Depression’s treatment-prevalence paradox
The authors defined the TPP as the absence of an empirical and significant drop in depression prevalence during the time in which better depression treatments have become more available. In the review, depression was defined as major depressive disorder, while “prevalence” referred to point-prevalence, which is the percentage of people who meet diagnostic criteria for depression at any given time, typically within 30 days prior to examination.
To investigate the causes of the TPP, the authors started by reasoning that one of two scenarios is true. The first scenario assumes that better treatment has reduced prevalence, but that the reduction has been masked by an increase in false positive diagnoses or by an actual increase in the incidence of depression. (In other words, maybe the treatments are working well, but more people are becoming depressed, so the numbers basically remain stagnant.)
The second scenario assumes that prevalence has not decreased and that one or some combination of the following scenarios explain the TPP:
- treatments are less efficacious
- treatments are less enduring than the literature suggests
- trial efficacy doesn’t generalize well to real-world settings
- population-level treatment impact differs substantially for chronic-recurrent cases versus non-recurrent ones
- treatments can have both beneficial and iatrogenic consequences (meaning treatments might cause negative side effects)
The authors ultimately ruled out the first scenario. Sure, it’s possible that the destigmatization of mental illnesses has made people more willing to seek treatment, or potentially made them more sensitive to distress such that they interpret normal levels of distress as signs of depression.
But in terms of the accuracy of the data on major depressive disorder, the researchers noted that “it is doubtful that significant drift in case-definition and ascertainment has occurred in epidemiological studies employing structured interviews, standardized classification, and well-trained interviewers.” They noted later in the review, “There are no strong signals or even hints of a pattern that supports such a premise.”
Treatments may be less effective than commonly thought
That left the second scenario: prevalence has not decreased. So, what’s going on? The results of the review suggest several explanations are most responsible for driving the TPP. In general, the authors concluded that the efficacy of depression treatments in controlled trials is overestimated due to a variety of biases, including publication bias, outcome reporting bias, citation bias, and other methodological concerns.
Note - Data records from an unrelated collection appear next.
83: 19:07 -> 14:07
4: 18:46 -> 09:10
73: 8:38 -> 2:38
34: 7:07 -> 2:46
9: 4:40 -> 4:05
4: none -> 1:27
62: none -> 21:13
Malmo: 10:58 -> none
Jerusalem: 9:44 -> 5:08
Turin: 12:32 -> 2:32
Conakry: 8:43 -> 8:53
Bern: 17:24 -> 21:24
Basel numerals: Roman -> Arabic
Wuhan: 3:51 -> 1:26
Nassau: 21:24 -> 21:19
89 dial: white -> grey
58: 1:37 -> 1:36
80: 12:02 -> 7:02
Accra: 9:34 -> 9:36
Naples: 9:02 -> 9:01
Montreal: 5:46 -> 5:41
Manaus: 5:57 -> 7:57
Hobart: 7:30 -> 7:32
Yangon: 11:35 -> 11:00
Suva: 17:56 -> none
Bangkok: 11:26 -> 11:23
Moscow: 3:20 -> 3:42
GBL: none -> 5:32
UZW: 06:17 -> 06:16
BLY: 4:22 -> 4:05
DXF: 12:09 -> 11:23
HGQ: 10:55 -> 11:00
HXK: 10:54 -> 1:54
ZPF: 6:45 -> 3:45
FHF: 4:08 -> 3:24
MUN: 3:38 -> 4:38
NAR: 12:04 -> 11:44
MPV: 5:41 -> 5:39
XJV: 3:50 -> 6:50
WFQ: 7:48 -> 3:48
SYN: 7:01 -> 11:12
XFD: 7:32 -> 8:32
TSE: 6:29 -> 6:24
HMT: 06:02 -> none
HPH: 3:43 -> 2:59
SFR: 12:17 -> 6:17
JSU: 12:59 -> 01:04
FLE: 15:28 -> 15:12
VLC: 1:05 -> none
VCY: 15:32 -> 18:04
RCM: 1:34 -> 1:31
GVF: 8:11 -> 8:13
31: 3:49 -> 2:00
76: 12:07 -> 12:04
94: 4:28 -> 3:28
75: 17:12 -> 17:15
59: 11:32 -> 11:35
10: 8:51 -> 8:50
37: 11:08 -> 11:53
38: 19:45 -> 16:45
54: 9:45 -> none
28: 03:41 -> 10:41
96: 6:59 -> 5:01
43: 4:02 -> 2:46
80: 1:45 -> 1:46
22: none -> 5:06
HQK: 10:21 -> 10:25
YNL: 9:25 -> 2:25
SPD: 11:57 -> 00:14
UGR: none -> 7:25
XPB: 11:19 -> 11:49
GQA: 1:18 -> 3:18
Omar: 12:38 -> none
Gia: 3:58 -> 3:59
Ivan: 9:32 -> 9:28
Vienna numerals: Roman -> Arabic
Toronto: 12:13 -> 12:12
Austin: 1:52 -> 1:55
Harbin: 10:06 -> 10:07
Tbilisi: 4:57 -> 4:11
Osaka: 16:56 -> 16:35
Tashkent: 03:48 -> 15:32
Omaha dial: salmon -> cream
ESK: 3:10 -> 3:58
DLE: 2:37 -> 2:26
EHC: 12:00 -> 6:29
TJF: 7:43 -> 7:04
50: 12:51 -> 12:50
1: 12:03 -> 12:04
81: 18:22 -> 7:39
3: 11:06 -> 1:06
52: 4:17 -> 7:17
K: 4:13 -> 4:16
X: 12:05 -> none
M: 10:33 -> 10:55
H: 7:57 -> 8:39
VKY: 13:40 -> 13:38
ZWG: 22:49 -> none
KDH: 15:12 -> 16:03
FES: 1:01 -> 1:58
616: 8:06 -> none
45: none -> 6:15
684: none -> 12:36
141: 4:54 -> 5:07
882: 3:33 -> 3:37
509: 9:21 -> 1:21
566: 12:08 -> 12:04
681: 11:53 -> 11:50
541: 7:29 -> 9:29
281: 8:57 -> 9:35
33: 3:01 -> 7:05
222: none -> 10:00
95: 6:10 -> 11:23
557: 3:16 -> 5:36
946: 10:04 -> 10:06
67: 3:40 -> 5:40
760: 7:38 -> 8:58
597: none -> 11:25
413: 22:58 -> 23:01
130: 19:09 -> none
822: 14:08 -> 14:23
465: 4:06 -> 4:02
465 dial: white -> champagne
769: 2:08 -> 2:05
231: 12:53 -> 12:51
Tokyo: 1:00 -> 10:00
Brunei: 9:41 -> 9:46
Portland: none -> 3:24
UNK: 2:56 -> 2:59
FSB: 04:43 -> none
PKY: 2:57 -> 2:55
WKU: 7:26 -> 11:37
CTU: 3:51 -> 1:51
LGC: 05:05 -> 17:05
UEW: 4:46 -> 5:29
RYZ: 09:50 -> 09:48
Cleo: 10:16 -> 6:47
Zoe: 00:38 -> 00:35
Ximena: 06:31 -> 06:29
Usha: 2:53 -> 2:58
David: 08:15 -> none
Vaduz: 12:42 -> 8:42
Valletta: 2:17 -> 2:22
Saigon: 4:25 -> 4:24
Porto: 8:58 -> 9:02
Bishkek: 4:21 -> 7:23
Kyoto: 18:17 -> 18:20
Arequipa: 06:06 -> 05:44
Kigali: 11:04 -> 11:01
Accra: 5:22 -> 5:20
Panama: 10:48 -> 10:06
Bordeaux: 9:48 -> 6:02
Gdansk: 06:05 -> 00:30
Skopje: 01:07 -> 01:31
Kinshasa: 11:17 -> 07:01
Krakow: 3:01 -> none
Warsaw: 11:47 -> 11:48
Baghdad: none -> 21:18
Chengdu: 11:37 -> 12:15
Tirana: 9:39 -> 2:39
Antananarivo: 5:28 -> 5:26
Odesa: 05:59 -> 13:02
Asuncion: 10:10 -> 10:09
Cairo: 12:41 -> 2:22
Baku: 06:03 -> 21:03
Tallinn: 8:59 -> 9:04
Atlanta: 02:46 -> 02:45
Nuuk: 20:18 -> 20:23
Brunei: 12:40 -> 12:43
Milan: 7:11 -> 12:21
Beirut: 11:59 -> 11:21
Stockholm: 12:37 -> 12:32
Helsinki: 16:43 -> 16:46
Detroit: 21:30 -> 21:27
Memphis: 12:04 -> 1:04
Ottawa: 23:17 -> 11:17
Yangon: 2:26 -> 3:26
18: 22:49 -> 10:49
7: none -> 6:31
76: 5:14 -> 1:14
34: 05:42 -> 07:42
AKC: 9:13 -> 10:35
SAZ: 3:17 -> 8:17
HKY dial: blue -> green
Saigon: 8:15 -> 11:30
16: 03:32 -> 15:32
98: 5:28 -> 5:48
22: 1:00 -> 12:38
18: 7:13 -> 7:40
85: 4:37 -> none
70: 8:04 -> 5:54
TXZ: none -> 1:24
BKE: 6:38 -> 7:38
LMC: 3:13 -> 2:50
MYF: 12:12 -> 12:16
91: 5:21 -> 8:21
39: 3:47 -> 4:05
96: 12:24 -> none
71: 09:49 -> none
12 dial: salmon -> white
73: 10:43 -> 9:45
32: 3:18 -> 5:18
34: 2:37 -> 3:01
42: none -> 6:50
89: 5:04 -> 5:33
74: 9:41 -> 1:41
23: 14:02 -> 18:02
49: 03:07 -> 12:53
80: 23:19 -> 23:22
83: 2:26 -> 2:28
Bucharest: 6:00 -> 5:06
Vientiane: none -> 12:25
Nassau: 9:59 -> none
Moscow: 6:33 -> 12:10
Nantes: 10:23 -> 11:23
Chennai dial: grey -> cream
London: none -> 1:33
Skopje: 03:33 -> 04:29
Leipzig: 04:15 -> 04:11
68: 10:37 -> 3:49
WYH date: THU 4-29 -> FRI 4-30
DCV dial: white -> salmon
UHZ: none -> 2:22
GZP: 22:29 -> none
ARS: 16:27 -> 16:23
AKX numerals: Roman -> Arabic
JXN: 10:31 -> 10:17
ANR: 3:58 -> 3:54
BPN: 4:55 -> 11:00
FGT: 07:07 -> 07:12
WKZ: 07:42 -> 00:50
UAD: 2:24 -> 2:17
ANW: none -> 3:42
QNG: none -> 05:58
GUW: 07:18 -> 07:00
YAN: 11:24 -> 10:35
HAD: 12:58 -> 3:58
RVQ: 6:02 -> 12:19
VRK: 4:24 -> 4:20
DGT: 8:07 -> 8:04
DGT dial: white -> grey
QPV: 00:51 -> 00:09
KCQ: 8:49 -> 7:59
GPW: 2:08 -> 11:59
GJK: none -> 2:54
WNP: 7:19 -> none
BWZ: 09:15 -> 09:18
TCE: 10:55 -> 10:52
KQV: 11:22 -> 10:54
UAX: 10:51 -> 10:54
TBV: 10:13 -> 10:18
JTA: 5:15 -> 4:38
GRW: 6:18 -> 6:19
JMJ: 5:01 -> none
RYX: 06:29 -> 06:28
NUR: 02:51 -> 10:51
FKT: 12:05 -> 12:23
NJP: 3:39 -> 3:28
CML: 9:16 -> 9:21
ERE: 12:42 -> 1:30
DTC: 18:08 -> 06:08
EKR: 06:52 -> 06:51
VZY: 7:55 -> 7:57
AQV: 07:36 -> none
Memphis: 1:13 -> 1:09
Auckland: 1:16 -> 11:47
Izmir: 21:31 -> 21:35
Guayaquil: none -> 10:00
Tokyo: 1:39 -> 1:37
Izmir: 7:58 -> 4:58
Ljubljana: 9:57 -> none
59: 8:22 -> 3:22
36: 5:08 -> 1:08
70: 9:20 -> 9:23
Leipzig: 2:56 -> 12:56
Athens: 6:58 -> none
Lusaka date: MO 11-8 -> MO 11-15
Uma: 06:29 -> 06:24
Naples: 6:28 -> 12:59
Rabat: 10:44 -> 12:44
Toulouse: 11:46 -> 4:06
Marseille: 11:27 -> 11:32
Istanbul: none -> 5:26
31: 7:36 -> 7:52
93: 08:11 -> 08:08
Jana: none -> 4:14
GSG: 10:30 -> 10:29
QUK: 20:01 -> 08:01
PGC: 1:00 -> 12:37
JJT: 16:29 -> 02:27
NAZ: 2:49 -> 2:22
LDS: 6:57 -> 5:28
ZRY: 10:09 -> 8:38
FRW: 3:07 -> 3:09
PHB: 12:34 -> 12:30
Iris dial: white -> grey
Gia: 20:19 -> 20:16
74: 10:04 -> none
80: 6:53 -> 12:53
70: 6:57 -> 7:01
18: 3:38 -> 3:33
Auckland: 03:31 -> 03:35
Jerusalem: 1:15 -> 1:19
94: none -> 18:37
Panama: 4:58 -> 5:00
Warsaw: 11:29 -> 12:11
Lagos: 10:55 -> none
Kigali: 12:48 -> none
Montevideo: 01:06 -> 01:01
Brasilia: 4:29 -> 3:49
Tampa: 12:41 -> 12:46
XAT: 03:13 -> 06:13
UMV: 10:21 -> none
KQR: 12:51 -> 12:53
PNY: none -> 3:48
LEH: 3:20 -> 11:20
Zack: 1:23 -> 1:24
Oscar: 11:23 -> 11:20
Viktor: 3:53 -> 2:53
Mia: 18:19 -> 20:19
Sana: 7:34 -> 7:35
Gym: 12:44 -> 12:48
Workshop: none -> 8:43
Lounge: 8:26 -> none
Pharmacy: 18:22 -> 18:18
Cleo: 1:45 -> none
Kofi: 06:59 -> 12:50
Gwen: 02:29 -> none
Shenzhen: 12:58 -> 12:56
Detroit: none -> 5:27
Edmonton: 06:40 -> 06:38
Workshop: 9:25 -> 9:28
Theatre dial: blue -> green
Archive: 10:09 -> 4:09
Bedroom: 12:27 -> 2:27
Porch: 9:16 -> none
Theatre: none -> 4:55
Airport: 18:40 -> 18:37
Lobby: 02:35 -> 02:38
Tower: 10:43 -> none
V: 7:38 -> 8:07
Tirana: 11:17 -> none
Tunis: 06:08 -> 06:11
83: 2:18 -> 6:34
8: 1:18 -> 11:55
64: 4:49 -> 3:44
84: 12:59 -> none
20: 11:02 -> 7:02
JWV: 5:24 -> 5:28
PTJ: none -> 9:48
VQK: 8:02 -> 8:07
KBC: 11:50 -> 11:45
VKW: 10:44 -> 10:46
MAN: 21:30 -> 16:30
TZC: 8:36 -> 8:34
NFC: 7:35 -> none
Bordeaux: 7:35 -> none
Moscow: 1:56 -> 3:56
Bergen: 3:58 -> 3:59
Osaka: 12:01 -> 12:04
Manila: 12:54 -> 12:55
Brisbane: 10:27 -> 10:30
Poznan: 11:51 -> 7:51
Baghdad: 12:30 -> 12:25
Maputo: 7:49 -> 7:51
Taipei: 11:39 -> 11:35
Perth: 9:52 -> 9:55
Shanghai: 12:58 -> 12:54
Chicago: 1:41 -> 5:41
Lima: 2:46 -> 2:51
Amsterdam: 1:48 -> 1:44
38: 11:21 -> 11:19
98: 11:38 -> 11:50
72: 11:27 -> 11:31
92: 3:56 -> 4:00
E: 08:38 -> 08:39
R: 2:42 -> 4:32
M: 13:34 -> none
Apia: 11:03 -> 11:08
This generally held true for acute depression treatments and longer-term maintenance treatments. (The authors noted that psychotherapy combined with medication tends to be most effective at treating acute depression and preventing relapse and recurrence, though the efficacy seems to be weaker than prior research reports.)
The review also found that depression treatments — even those tested under randomized, controlled trials — tend not to generalize well to real-world settings. “This compounds the observation that neither medication nor psychotherapy work as well as the (older) literature suggests,” they wrote. “Once transported into the real world, characterized by tougher patients and less adequate implementation, the already modest treatment effects for both medication and psychotherapy diminish even further.”
The researchers concluded on the more speculative side by noting the possibility that some existing treatments might have negative side effects that medical professionals have yet to recognize, and that these may be driving a small part of the TPP. “It is very important to investigate undertreatment of chronic-recurrent cases and iatrogenic effects of current treatments, especially medication as the increased treatment rate in recent decades largely consist of medications.”